Transcribed page contents
###

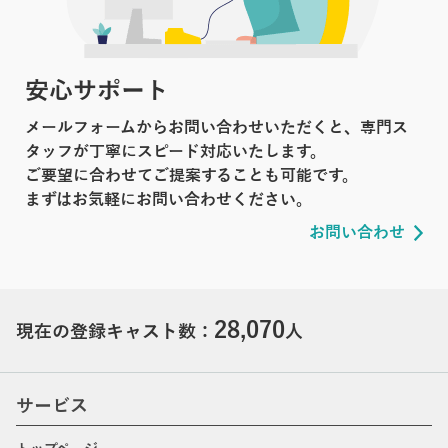
安心サポート
メールフォームからお問い合わせいただくと、専門ス
タッフが丁寧にスピード対応いたします。
ご要望に合わせてご提案することも可能です。
まずはお気軽にお問い合わせください。
お問い合わせ
28,070
現在の登録キャスト数：
人
サービス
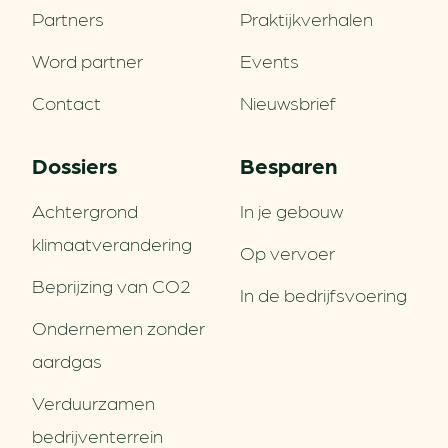
Partners
Praktijkverhalen
Word partner
Events
Contact
Nieuwsbrief
Dossiers
Besparen
Achtergrond
In je gebouw
klimaatverandering
Op vervoer
Beprijzing van CO2
In de bedrijfsvoering
Ondernemen zonder
aardgas
Verduurzamen
bedrijventerrein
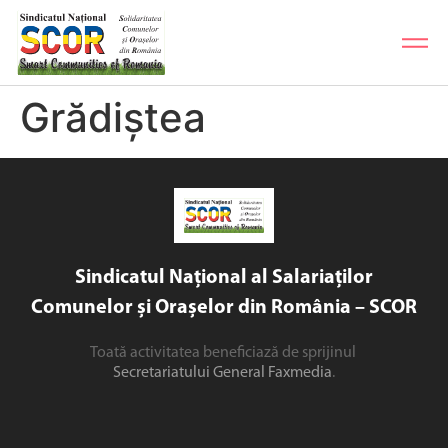
Grădiștea
Sindicatul Național al Salariaților
Comunelor și Orașelor din România – SCOR
Toată activitatea beneficiază de sprijinul
Secretariatului General Faxmedia
.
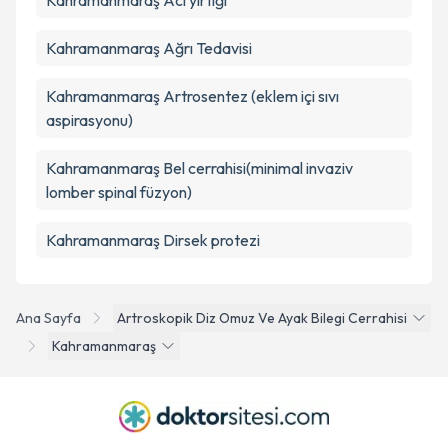
Kahramanmaraş Acl yırtığı
Kahramanmaraş Ağrı Tedavisi
Kahramanmaraş Artrosentez (eklem içi sıvı
aspirasyonu)
Kahramanmaraş Bel cerrahisi(minimal invaziv
lomber spinal füzyon)
Kahramanmaraş Dirsek protezi
Ana Sayfa
Artroskopik Diz Omuz Ve Ayak Bilegi Cerrahisi
Kahramanmaraş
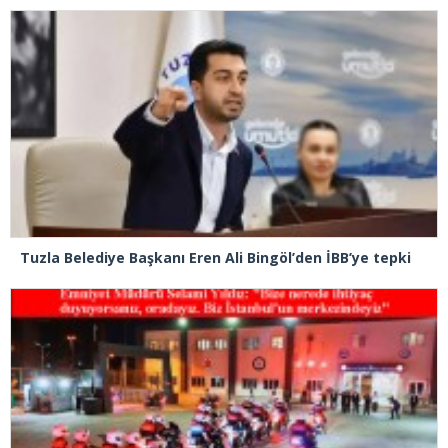
Tuzla Belediye Başkanı Eren Ali Bingöl’den İBB’ye tepki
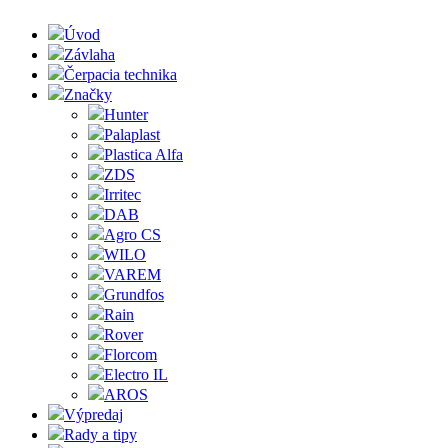
Úvod
Závlaha
Čerpacia technika
Značky
Hunter
Palaplast
Plastica Alfa
ZDS
Irritec
DAB
Agro CS
WILO
VAREM
Grundfos
Rain
Rover
Florcom
Electro IL
AROS
Výpredaj
Rady a tipy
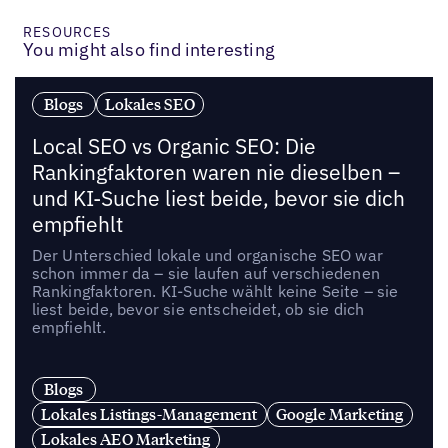
RESOURCES
You might also find interesting
Blogs
Lokales SEO
Local SEO vs Organic SEO: Die
Rankingfaktoren waren nie dieselben –
und KI-Suche liest beide, bevor sie dich
empfiehlt
Der Unterschied lokale und organische SEO war
schon immer da – sie laufen auf verschiedenen
Rankingfaktoren. KI-Suche wählt keine Seite – sie
liest beide, bevor sie entscheidet, ob sie dich
empfiehlt.
Blogs
Lokales Listings-Management
Google Marketing
Lokales AEO Marketing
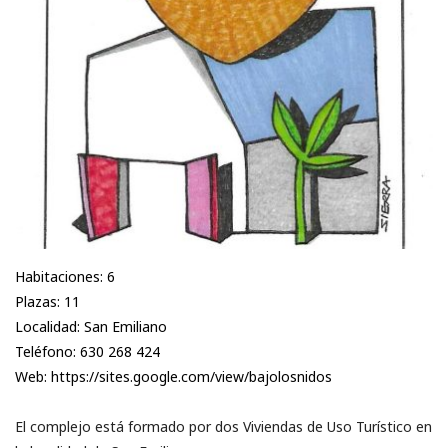
Habitaciones: 6
Plazas: 11
Localidad: San Emiliano
Teléfono:
630 268 424
Web: https://sites.google.com/view/bajolosnidos
El complejo está formado por dos Viviendas de Uso Turístico en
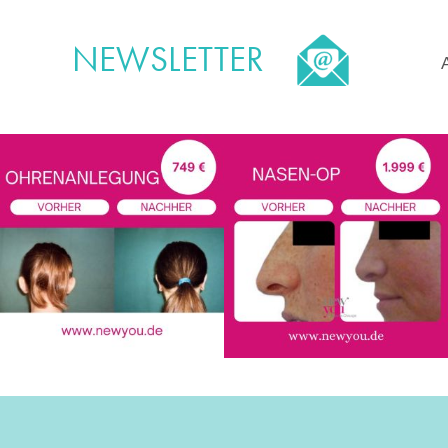
NEWSLETTER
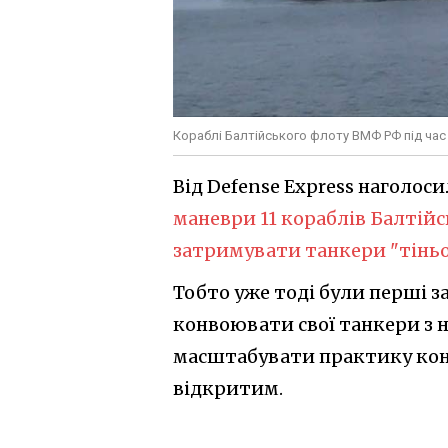
Кораблі Балтійського флоту ВМФ РФ під час 
Від Defense Express наголоси
маневри 11 кораблів Балтійс
затримувати танкери "тіньо
Тобто уже тоді були перші з
конвоювати свої танкери з 
масштабувати практику конв
відкритим.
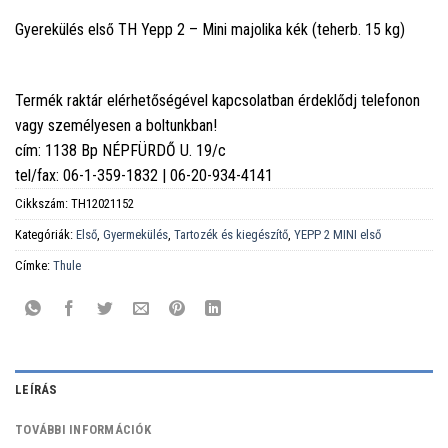
Gyerekülés első TH Yepp 2 – Mini majolika kék (teherb. 15 kg)
Termék raktár elérhetőségével kapcsolatban érdeklődj telefonon
vagy személyesen a boltunkban!
cím: 1138 Bp NÉPFÜRDŐ U. 19/c
tel/fax: 06-1-359-1832 | 06-20-934-4141
Cikkszám:
TH12021152
Kategóriák:
Első
,
Gyermekülés
,
Tartozék és kiegészítő
,
YEPP 2 MINI első
Címke:
Thule
LEÍRÁS
TOVÁBBI INFORMÁCIÓK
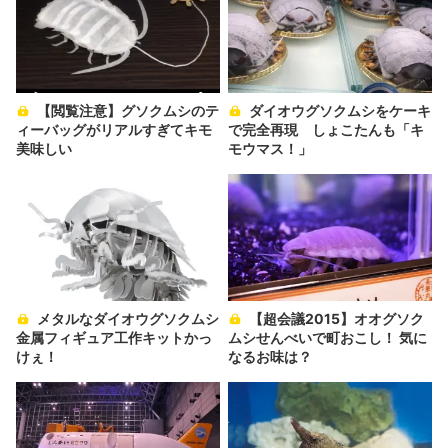
【閲覧注意】グソクムシのテ
ダイオウグソクムシをケーキ
ィーバッグがリアルすぎてキモ
で完全再現 しょこたんも「キ
美味しい
モウマス！」
メタルなダイオウグソクムシ
【超会議2015】オオグソク
金属フィギュア工作キットかっ
ムシせんべいで町おこし！ 気に
けぇ！
なるお味は？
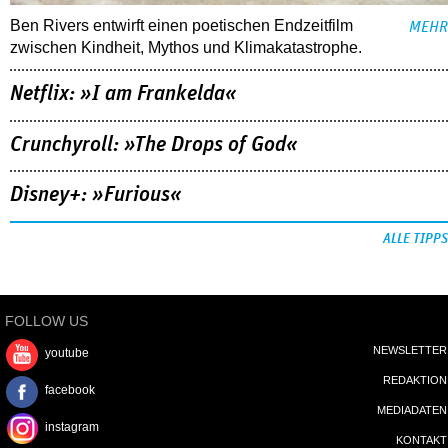
Ben Rivers entwirft einen poetischen Endzeitfilm
MEHR
zwischen Kindheit, Mythos und Klimakatastrophe.
Netflix: »I am Frankelda«
Crunchyroll: »The Drops of God«
Disney+: »Furious«
ALLE TIPPS
FOLLOW US
NEWSLETTER
youtube
REDAKTION
facebook
MEDIADATEN
instagram
KONTAKT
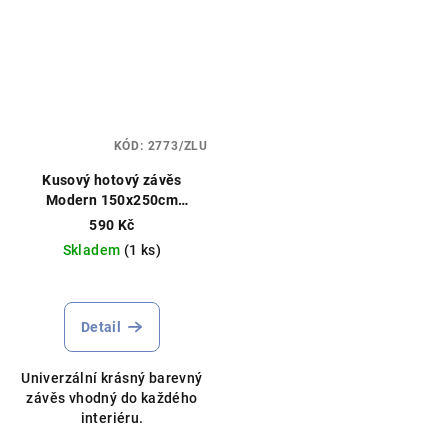
KÓD:
2773/ZLU
Kusový hotový závěs
Modern 150x250cm
zavěšení na kolečka /
590 Kč
kroužky
Skladem
(1 ks)
Detail
Univerzální krásný barevný
závěs vhodný do každého
interiéru.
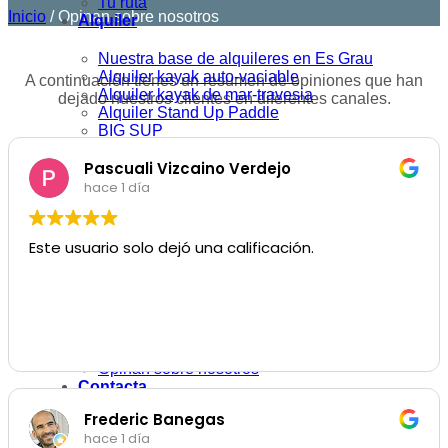
Tu ruta
Inicio
/
Opinan sobre nosotros
Alquiler
Nuestra base de alquileres en Es Grau
Alquiler kayak auto-vaciable
A continuación tienes un resumen de opiniones que han
Alquiler kayak de mar-travesia
dejado nuestros clientes en diferentes canales.
Alquiler Stand Up Paddle
BIG SUP
Cursos
Pascuali Vizcaino Verdejo
Nivel 1: Iniciación
hace 1 día
Nivel 2: Seguridad
Nivel 3: Perfeccionamiento
Esquimotaje
Este usuario solo dejó una calificación.
Curso iniciación Stand Up Paddle
Sobre Nosotros
Quién somos
Dónde estamos
Blog
Opinan sobre nosotros
Contacta
Frederic Banegas
hace 1 día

###

* [Problem details]:
The expected answer is every line in the data above that carries the string "Marketing".

* [Response area]:
Google Marketing
Lokales AEO Marketing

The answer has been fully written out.